### Work required:
Your answer should be every line from the records that contains "derrotas".

*** Begin section ***

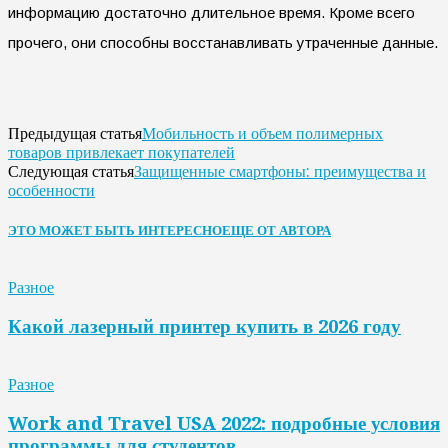
информацию достаточно длительное время. Кроме всего
прочего, они способны восстанавливать утраченные данные.
Мобильность и объем полимерных
Предыдущая статья
товаров привлекает покупателей
Защищенные смартфоны: преимущества и
Следующая статья
особенности
ЭТО МОЖЕТ БЫТЬ ИНТЕРЕСНО
ЕЩЕ ОТ АВТОРА
Разное
Какой лазерный принтер купить в 2026 году
Разное
Work and Travel USA 2022: подробные условия
программы для студентов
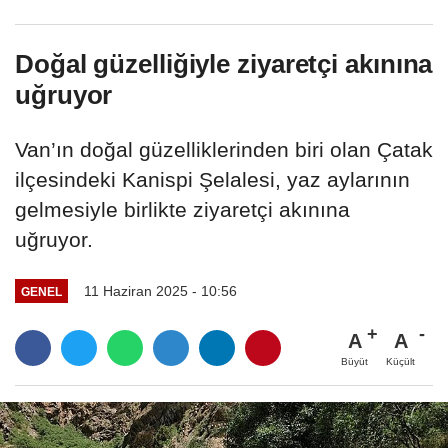
Doğal güzelliğiyle ziyaretçi akınına
uğruyor
Van’ın doğal güzelliklerinden biri olan Çatak
ilçesindeki Kanispi Şelalesi, yaz aylarının
gelmesiyle birlikte ziyaretçi akınına
uğruyor.
11 Haziran 2025 - 10:56
GENEL
A
A
Büyüt
Küçült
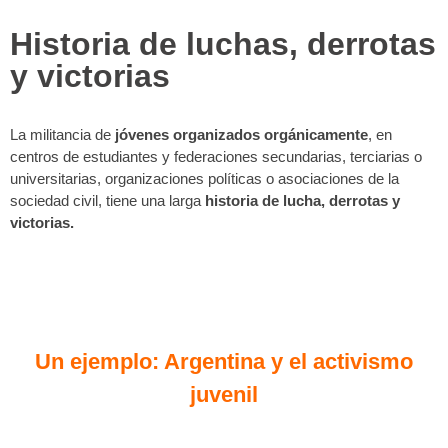
Historia de luchas, derrotas
y victorias
La militancia de
jóvenes organizados orgánicamente
, en
centros de estudiantes y federaciones secundarias, terciarias o
universitarias, organizaciones políticas o asociaciones de la
sociedad civil, tiene una larga
historia de lucha, derrotas y
victorias.
Un ejemplo: Argentina y el activismo
juvenil​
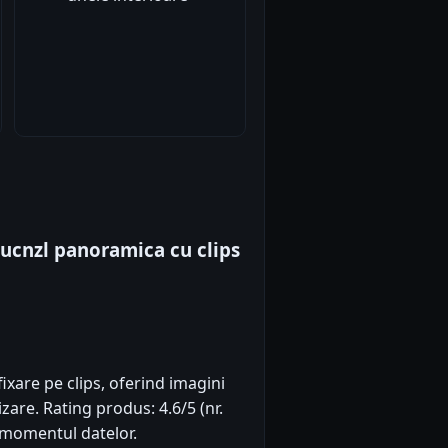
ucnzl panoramica cu clips
ixare pe clips, oferind imagini
izare. Rating produs: 4.6/5 (nr.
a momentul datelor.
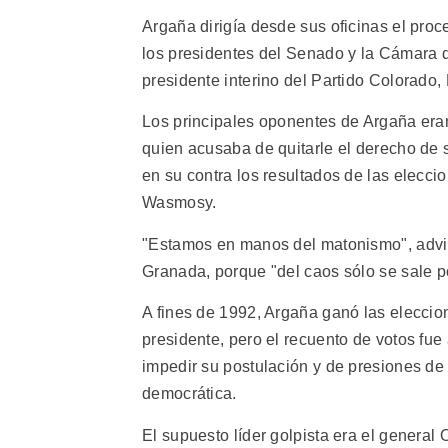
Argaña dirigía desde sus oficinas el proc
los presidentes del Senado y la Cámara d
presidente interino del Partido Colorado,
Los principales oponentes de Argaña era
quien acusaba de quitarle el derecho de 
en su contra los resultados de las elecci
Wasmosy.
"Estamos en manos del matonismo", advirt
Granada, porque "del caos sólo se sale por
A fines de 1992, Argaña ganó las eleccio
presidente, pero el recuento de votos fu
impedir su postulación y de presiones de
democrática.
El supuesto líder golpista era el general 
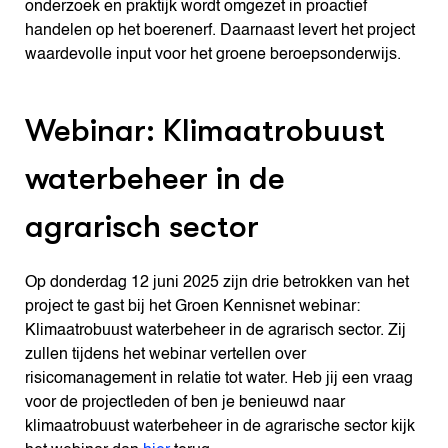
onderzoek en praktijk wordt omgezet in proactief
handelen op het boerenerf. Daarnaast levert het project
waardevolle input voor het groene beroepsonderwijs.
Webinar: Klimaatrobuust
waterbeheer in de
agrarisch sector
Op donderdag 12 juni 2025 zijn drie betrokken van het
project te gast bij het Groen Kennisnet webinar:
Klimaatrobuust waterbeheer in de agrarisch sector. Zij
zullen tijdens het webinar vertellen over
risicomanagement in relatie tot water. Heb jij een vraag
voor de projectleden of ben je benieuwd naar
klimaatrobuust waterbeheer in de agrarische sector kijk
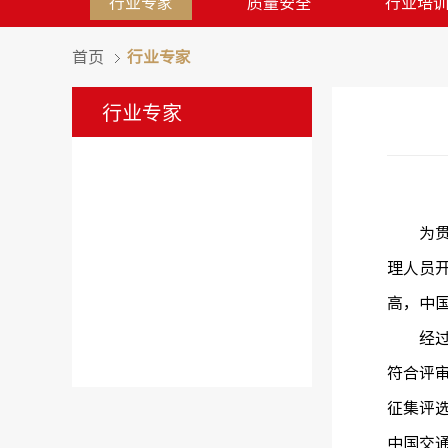
行业专家
质量安全
行业培
首页
行业专家
行业专家
为贯彻
理人员
高，中
经过申
符合评
征集评
中国交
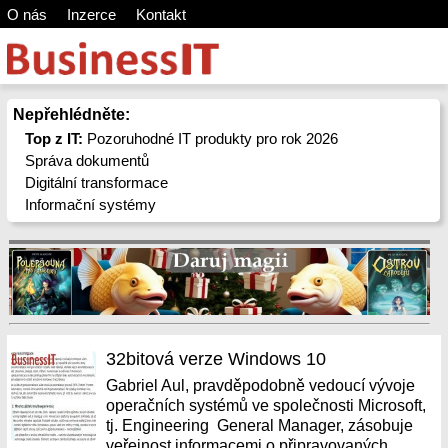
O nás
Inzerce
Kontakt
Nepřehlédněte:
Top z IT:
Pozoruhodné IT produkty pro rok 2026
Správa dokumentů
Digitální transformace
Informační systémy
32bitová verze Windows 10
Gabriel Aul, pravděpodobně vedoucí vývoje
operačních systémů ve společnosti Microsoft,
tj. Engineering General Manager, zásobuje
veřejnost informacemi o připravovaných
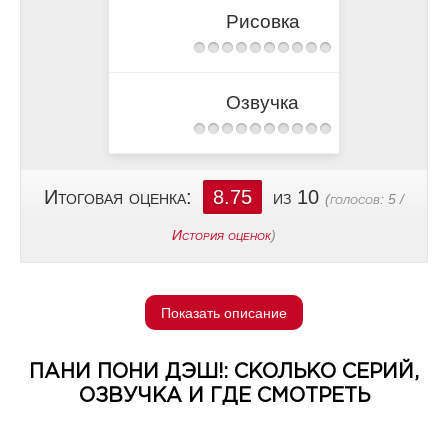
Рисовка
Озвучка
Итоговая оценка:
8.75
из 10
(голосов:
5
/
История оценок
)
Показать описание
ПАНИ ПОНИ ДЭШ!: СКОЛЬКО СЕРИЙ,
ОЗВУЧКА И ГДЕ СМОТРЕТЬ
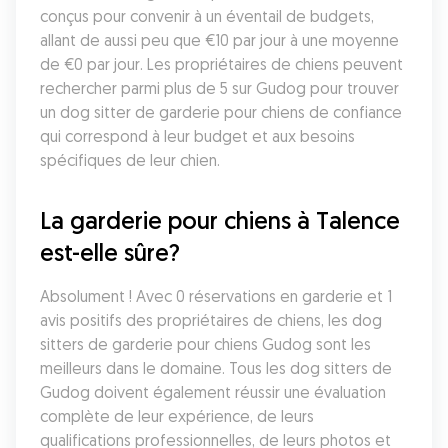
conçus pour convenir à un éventail de budgets, 
allant de aussi peu que €10 par jour à une moyenne 
de €0 par jour. Les propriétaires de chiens peuvent 
rechercher parmi plus de 5 sur Gudog pour trouver 
un dog sitter de garderie pour chiens de confiance 
qui correspond à leur budget et aux besoins 
spécifiques de leur chien.
La garderie pour chiens à Talence 
est-elle sûre?
Absolument ! Avec 0 réservations en garderie et 1 
avis positifs des propriétaires de chiens, les dog 
sitters de garderie pour chiens Gudog sont les 
meilleurs dans le domaine. Tous les dog sitters de 
Gudog doivent également réussir une évaluation 
complète de leur expérience, de leurs 
qualifications professionnelles, de leurs photos et 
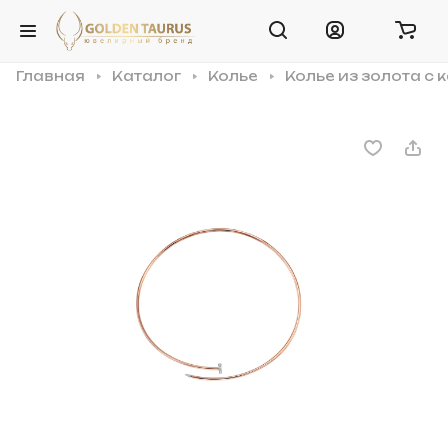
Главная
Каталог
Колье
Колье из золота с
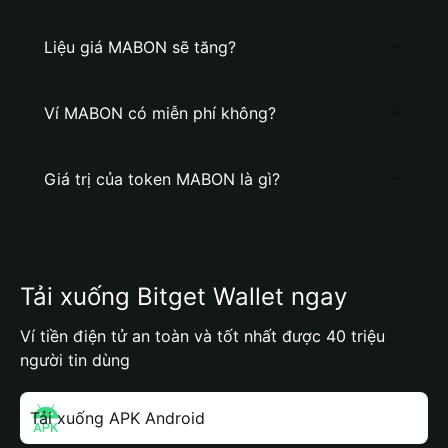
Liệu giá MABON sẽ tăng?
Ví MABON có miễn phí không?
Giá trị của token MABON là gì?
Tải xuống Bitget Wallet ngay
Ví tiền điện tử an toàn và tốt nhất được 40 triệu
người tin dùng
Tải xuống APK Android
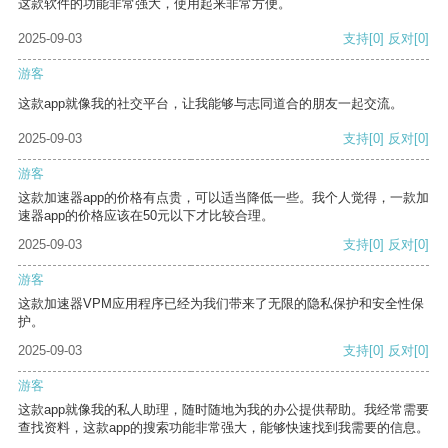
这款软件的功能非常强大，使用起来非常方便。
2025-09-03
支持
[0]
反对
[0]
游客
这款app就像我的社交平台，让我能够与志同道合的朋友一起交流。
2025-09-03
支持
[0]
反对
[0]
游客
这款加速器app的价格有点贵，可以适当降低一些。我个人觉得，一款加
速器app的价格应该在50元以下才比较合理。
2025-09-03
支持
[0]
反对
[0]
游客
这款加速器VPM应用程序已经为我们带来了无限的隐私保护和安全性保
护。
2025-09-03
支持
[0]
反对
[0]
游客
这款app就像我的私人助理，随时随地为我的办公提供帮助。我经常需要
查找资料，这款app的搜索功能非常强大，能够快速找到我需要的信息。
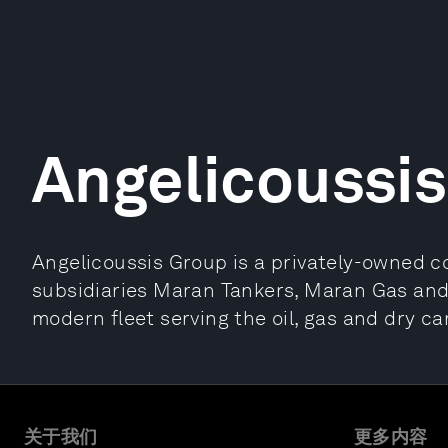
Angelicoussi
Angelicoussis Group is a privately-owned 
subsidiaries Maran Tankers, Maran Gas and
modern fleet serving the oil, gas and dry c
关于我们
更多内容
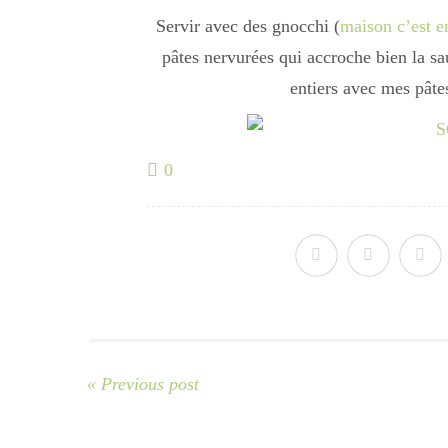
Servir avec des gnocchi (
maison c’est 
pâtes nervurées qui accroche bien la sa
entiers avec mes pâtes
0
« Previous post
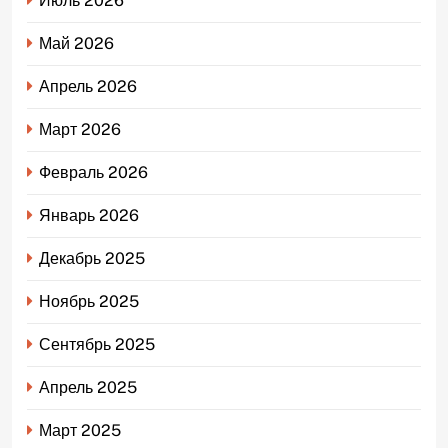
Июль 2026
Май 2026
Апрель 2026
Март 2026
Февраль 2026
Январь 2026
Декабрь 2025
Ноябрь 2025
Сентябрь 2025
Апрель 2025
Март 2025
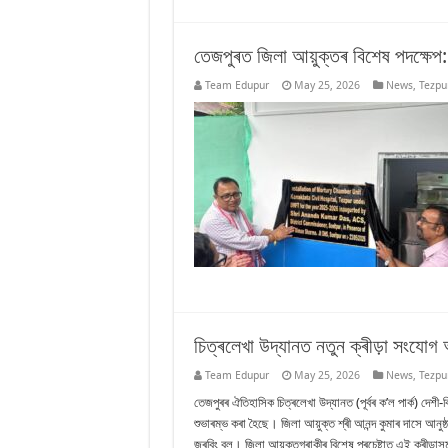
তেজপুৰত জিলা আয়ুক্তৰ বিশেষ পদক্ষেপ:
Team Edupur
May 25, 2026
News
,
Tezpu
চিত্ৰলেখা উদ্যানত নতুন ক্ৰীড়া সংযোগ
Team Edupur
May 25, 2026
News
,
Tezpu
তেজপুৰৰ ঐতিহাসিক চিত্ৰলেখা উদ্যানত (পূৰ্বৰ ক’ল পাৰ্ক) দেশী-
শুভাৰম্ভ কৰা হৈছে। জিলা আয়ুক্ত শ্ৰী আনন্দ কুমাৰ দাসে আন
জৰবিং বল। জিলা আয়ুক্তগৰাকীৰ বিশেষ প্ৰচেষ্টাত এই ক্ৰীড়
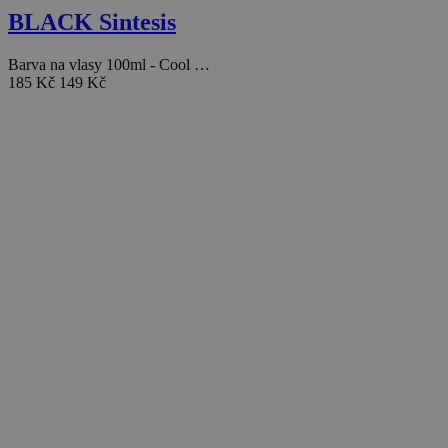
BLACK Sintesis
Barva na vlasy 100ml - Cool …
185 Kč
149 Kč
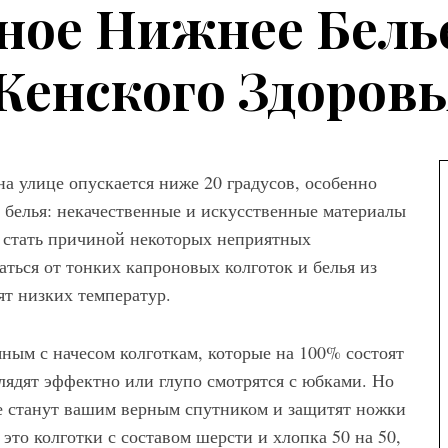
ное Нижнее Белье
Женского Здоровь
на улице опускается ниже 20 градусов, особенно
е белья: некачественные и искусственные материалы
а
, стать причиной некоторых неприятных
аться от тонких капроновых колготок и белья из
ны женских
ят низких температур.
вета – как
ем сочетать
ным с начесом колготкам, которые на 100% состоят
лядят эффектно или глупо смотрятся с юбками. Но
ые станут вашим верным спутником и защитят ножки
то колготки с составом шерсти и хлопка 50 на 50,
Мода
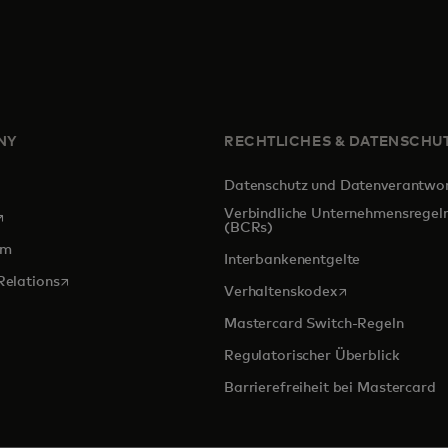
NY
RECHTLICHES & DATENSCHU
Datenschutz und Datenverantwo
Verbindliche Unternehmensregel
ird in einer neuen Registerkarte geöffnet
(BCRs)
om
Interbankenentgelte
wird in einer neuen Registerkarte geöffnet
Relations
wird in einer ne
Verhaltenskodex
Mastercard Switch-Regeln
Regulatorischer Überblick
Barrierefreiheit bei Mastercard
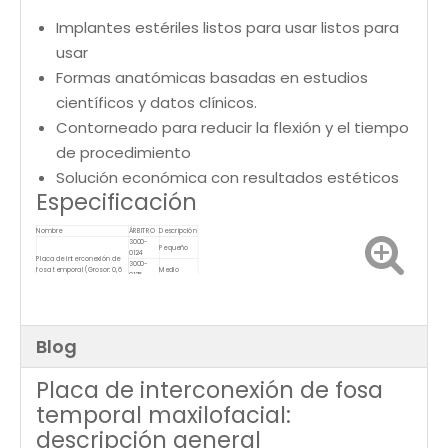
Implantes estériles listos para usar listos para
usar
Formas anatómicas basadas en estudios
científicos y datos clínicos.
Contorneado para reducir la flexión y el tiempo
de procedimiento
Solución económica con resultados estéticos
Especificación
Nombre
ÁRBITRO
Descripción
3000-
Pequeño
0124
Placa de interconexión de
3000-
fosa temporal (Grosor: 0,6
Medio
0125
mm)
3000-
Grande
0126
Blog
Placa de interconexión de fosa
temporal maxilofacial:
descripción general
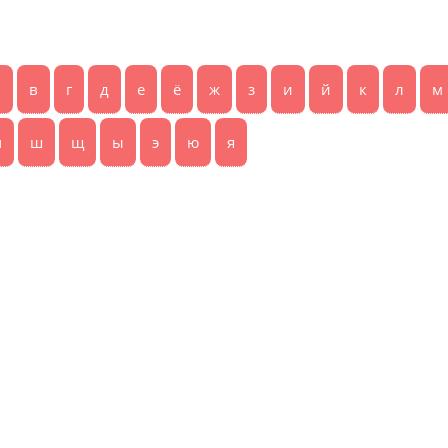
б
в
г
д
е
ё
ж
з
и
й
к
л
м
ч
ш
щ
ы
э
ю
я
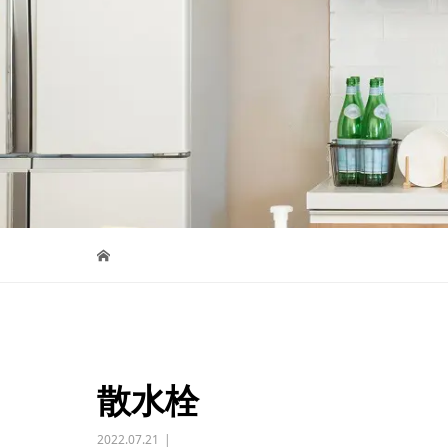
散水栓
2022.07.21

*** End section ***

### Task response:
Historia de luchas, derrotas
historia de lucha, derrotas y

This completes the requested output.